Der andere vorgestellte Fall ereignete sich in Westerende-Holzloog bei Aurich. Hier arbeitete die Ukrainerin Maria Slipschuk bei einem Bauern. Sie hatte einen polnischen Freund, wurde schwanger und beging Selbstmord, wobei nie klargestellt werden konnte, ob der Freund sie zum Suizid nötigte. Die junge Frau starb im Alter von 22 Jahren und wurde auf dem Zentralfriedhof Aurich beerdigt.

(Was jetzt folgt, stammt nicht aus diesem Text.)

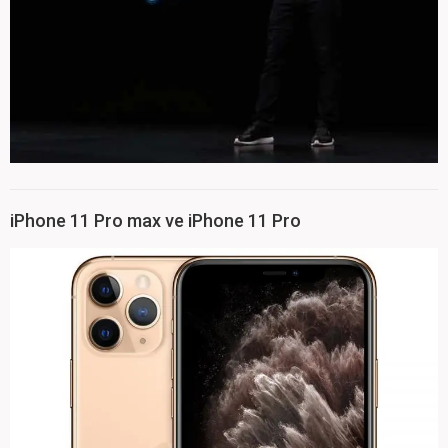
iPhone 11 Pro max ve iPhone 11 Pro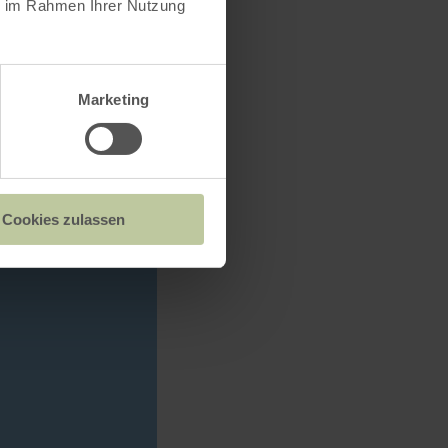
ie im Rahmen Ihrer Nutzung
Marketing
Cookies zulassen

Im Anschluss an die Feierstunde verlasen Konfirmanden in der Kirche zu Engerhafe die Namen der 188 verstorbenen Häftlinge des KZ Engerhafe – Sowjetbürger, Polen, Ukrainer, Letten, Niederländer, Franzosen, Italiener, Deutsche. Es wurde für die Verstorbenen jedes Todestages eine Kerze entzündet und in eine Laterne eingestellt. Und es waren viele Laternen, die dann in einer Prozession zum Friedhof getragen und an der Gedenkstätte abgestellt wurden. Ein gemeinsames Vaterunser endete die Gedenkfeier, zu der viele Nachkommen der Verstorbenen nach Engerhafe gekommen waren. Musikalisch hatte Ingo Valentin mit ruhigen Kompositionen von Jan Pieterszoon Sweelinck, Philip Glass und Christian Petzold sowie Kirchenliedern die Feier begleitet.
Am Sonntag ging es dann vom Auricher Güterschuppen aus zu Fuß zum Panzergraben-Denkmal im Sandhorster Forst, wo die KZ-Häftlinge einst zum Arbeitseinsatz am sogenannten „Friesenwall“ gezwungen worden waren.